Skills Shortages Loom in Island Construction Industry

canada skills shortage

The construction industry — across the western world, not just on the Island — has for years been bracing for impending skills shortages. An aging workforce of baby boomers, who make up the python’s belly of the industry’s workforce, is entering retirement. As the boomers leave the industry, the received wisdom holds, there won’t be enough qualified newcomers to take their places.

Some Island companies are already noticing a shortage of skilled workers. Others aren’t in a crunch yet, mainly because the industry still hasn’t fully recovered from the lingering recession that began in mid 2008.
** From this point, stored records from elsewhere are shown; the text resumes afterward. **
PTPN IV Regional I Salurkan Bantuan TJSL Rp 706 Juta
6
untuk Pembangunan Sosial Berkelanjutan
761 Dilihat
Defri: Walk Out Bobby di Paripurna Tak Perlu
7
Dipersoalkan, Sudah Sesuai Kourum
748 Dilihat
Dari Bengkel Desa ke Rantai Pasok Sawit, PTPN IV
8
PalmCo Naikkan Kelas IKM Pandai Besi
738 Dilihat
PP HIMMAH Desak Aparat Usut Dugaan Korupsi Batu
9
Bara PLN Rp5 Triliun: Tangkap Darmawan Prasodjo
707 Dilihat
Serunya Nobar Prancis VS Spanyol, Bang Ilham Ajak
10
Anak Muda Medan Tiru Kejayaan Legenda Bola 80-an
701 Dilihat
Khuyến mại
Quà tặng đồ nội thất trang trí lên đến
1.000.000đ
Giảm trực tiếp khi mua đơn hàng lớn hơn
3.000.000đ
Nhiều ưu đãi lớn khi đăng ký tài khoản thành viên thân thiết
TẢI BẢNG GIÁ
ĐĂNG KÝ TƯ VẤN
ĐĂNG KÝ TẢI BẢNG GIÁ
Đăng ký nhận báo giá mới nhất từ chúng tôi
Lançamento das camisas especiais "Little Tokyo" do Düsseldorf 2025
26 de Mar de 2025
Island-wide, the construction industry employed 29,500 people in 2014. That was down 8.1 per cent from 2013, according to a recent quarterly report of the Vancouver Island Construction Association (VICA). In metro Victoria, industry employment tallied 12,100 in 2014, a 7.8 per cent drop from 2013.
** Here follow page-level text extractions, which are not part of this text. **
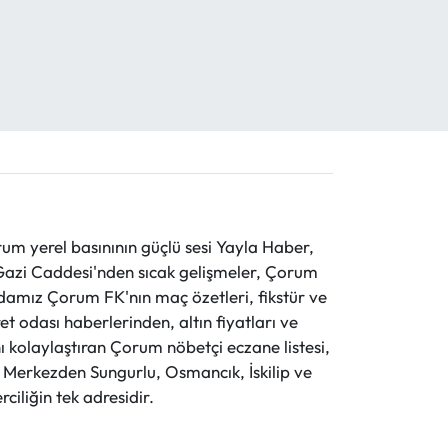
 yerel basınının güçlü sesi Yayla Haber,
ve Gazi Caddesi'nden sıcak gelişmeler, Çorum
evdamız Çorum FK'nın maç özetleri, fikstür ve
t odası haberlerinden, altın fiyatları ve
 kolaylaştıran Çorum nöbetçi eczane listesi,
r. Merkezden Sungurlu, Osmancık, İskilip ve
ciliğin tek adresidir.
“So since 2008, we’ve kind of been in this perfect storm of a really poor economy,” says Greg Baynton, VICA’s CEO. “Not the economic environment to be investing in training and hiring people, and not even the work there to do it, even if you wanted to do it.”

Contributing to the storm, he says, has been an educational focus on white-collar professions plus problems in training at the high-school level.
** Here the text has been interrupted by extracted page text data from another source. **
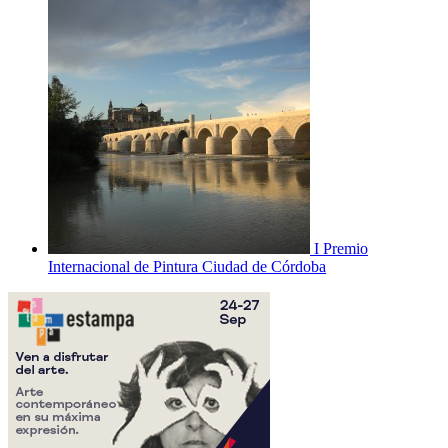
I Premio
Internacional de Pintura Ciudad de Córdoba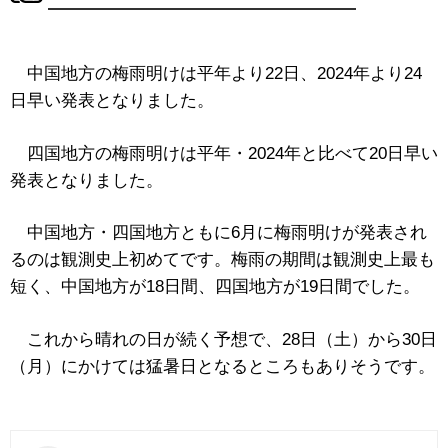
中国地方の梅雨明けは平年より22日、2024年より24
日早い発表となりました。
四国地方の梅雨明けは平年・2024年と比べて20日早い
発表となりました。
中国地方・四国地方ともに6月に梅雨明けが発表され
るのは観測史上初めてです。梅雨の期間は観測史上最も
短く、中国地方が18日間、四国地方が19日間でした。
これから晴れの日が続く予想で、28日（土）から30日
（月）にかけては猛暑日となるところもありそうです。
VICA’s parent organization, the B.C. Construction Association (BCCA), is undertaking initiatives to address that. Among them is its Skilled Trades Employment Program (STEP). Since 2006, STEP has placed 9,000 workers in entry-level trades positions, says Abigail Fulton, BCCA vice-president. About one quarter of them are Island jobs, she estimates.

One thing John Knappett of Knappett Projects has observed is that “the age of people going into the trades is probably a few years older than it was traditionally.”

Much of the shift away from high-school grads entering trades is blamed on the decline in high-school shop classes, which the BCCA is trying to rectify. About a year ago, it asked B.C. schools what they needed to bring shop classes up to snuff. The “ask” totalled about $9 million. So far, the association has raised $2 million from industry, employers and government, Fulton says.

Meanwhile, the Island local of the International Brotherhood of Electrical Workers has boosted its apprentice ranks to 300, compared with historical numbers of 65 to 80, says local 230 business manager Philip Venoit, also president of the Vancouver Island Building and Construction Trades Council. Apprentices now make up 20 per cent of the local’s 1,500 members.

On a whole, though, Venoit uses the word “chaos” to describe how the industry is approaching training and recruitment.

“Businesses know what their needs are today,” Venoit says. “They don’t really take an in-depth analysis of what their needs are going to be a decade from now or half a decade from now.”